Top of Data for this task

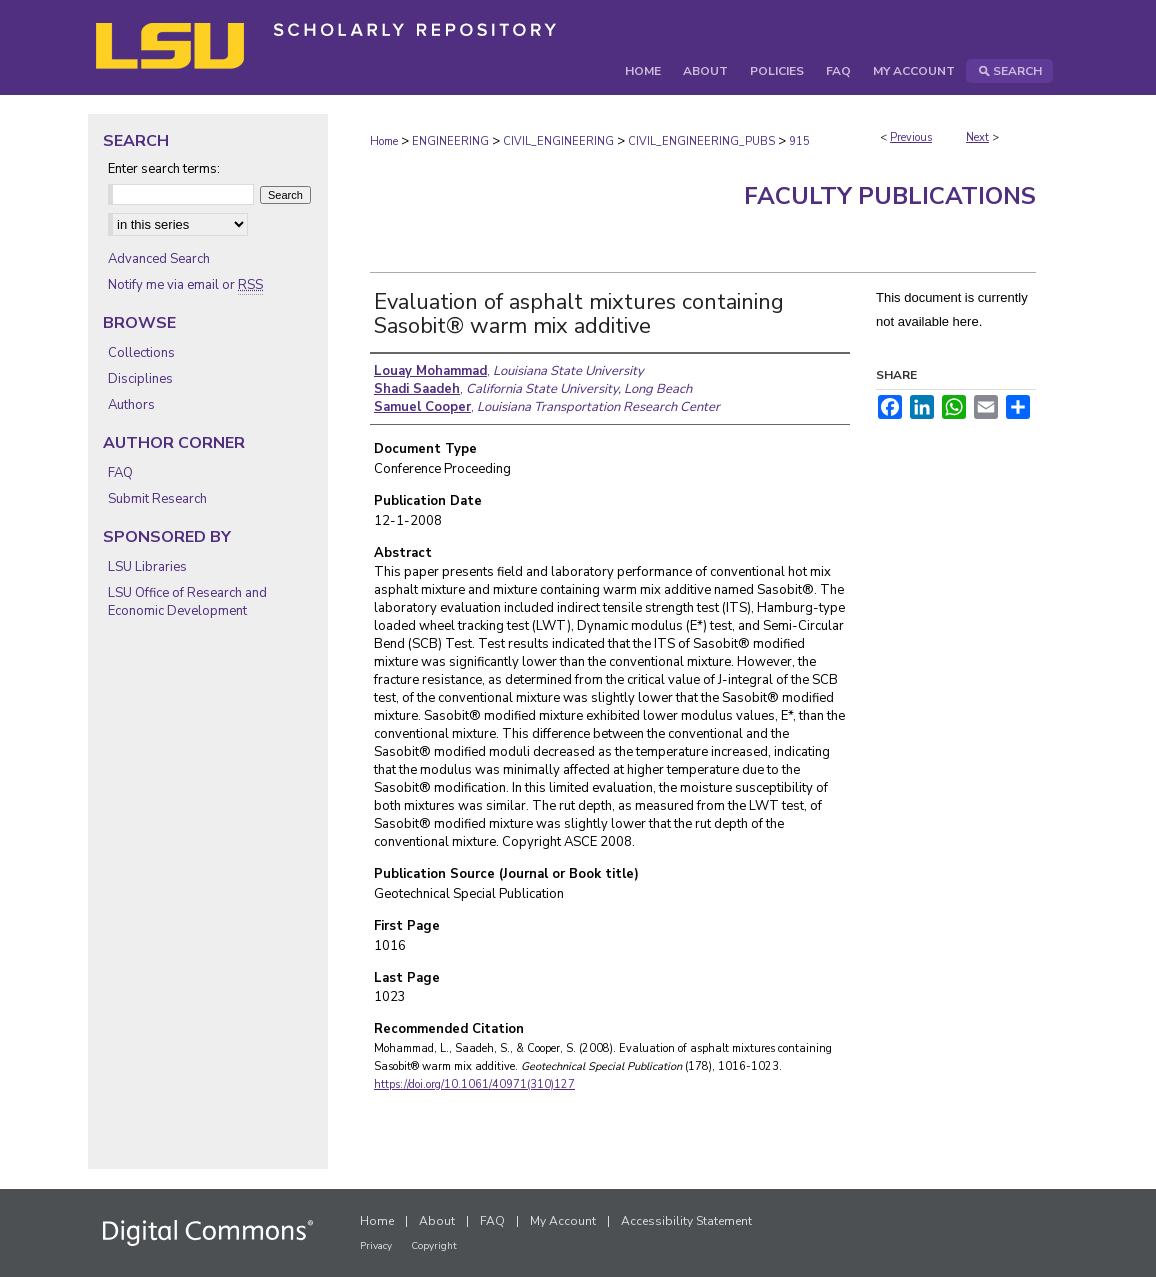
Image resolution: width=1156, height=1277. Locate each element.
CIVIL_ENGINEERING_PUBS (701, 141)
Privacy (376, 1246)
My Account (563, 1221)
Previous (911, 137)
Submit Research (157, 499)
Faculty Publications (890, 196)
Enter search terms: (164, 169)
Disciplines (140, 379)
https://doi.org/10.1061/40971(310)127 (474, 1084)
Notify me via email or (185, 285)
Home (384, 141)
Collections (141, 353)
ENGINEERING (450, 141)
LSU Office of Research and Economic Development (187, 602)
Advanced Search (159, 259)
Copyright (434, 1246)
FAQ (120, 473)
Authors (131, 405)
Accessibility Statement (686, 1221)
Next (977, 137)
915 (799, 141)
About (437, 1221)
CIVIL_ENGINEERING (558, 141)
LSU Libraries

Bottom of Data for this task
Top of Data for this task

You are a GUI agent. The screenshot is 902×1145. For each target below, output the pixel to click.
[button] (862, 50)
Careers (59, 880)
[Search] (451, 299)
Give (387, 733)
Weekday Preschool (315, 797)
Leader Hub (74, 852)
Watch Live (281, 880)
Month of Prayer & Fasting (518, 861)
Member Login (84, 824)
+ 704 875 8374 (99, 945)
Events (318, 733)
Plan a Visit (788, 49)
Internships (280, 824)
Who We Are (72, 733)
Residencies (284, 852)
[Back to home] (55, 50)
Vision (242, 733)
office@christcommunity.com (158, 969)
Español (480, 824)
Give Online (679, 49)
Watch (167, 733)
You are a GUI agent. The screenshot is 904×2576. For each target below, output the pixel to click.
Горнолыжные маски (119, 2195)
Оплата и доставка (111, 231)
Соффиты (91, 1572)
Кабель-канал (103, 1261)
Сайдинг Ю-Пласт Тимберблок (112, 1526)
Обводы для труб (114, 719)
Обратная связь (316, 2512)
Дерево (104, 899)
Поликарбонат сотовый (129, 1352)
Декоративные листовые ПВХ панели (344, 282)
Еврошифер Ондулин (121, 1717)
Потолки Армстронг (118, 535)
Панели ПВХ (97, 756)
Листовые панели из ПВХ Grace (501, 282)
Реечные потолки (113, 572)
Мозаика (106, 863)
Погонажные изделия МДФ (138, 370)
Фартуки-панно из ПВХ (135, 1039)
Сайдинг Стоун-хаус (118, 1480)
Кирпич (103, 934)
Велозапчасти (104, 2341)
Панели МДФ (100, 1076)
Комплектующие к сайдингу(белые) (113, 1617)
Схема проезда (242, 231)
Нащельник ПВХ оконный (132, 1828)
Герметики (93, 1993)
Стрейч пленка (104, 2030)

Bottom of Data for this task

- _Task to complete_: Retype only the lines above between the line with "Notify me via email or (185, 285)" and the line with "Accessibility Statement (686, 1221)", counting those two lines as well, and keep every character as it is.

- _Result_:
Notify me via email or (185, 285)
Home (384, 141)
Collections (141, 353)
ENGINEERING (450, 141)
LSU Office of Research and Economic Development (187, 602)
Advanced Search (159, 259)
Copyright (434, 1246)
FAQ (120, 473)
Authors (131, 405)
Accessibility Statement (686, 1221)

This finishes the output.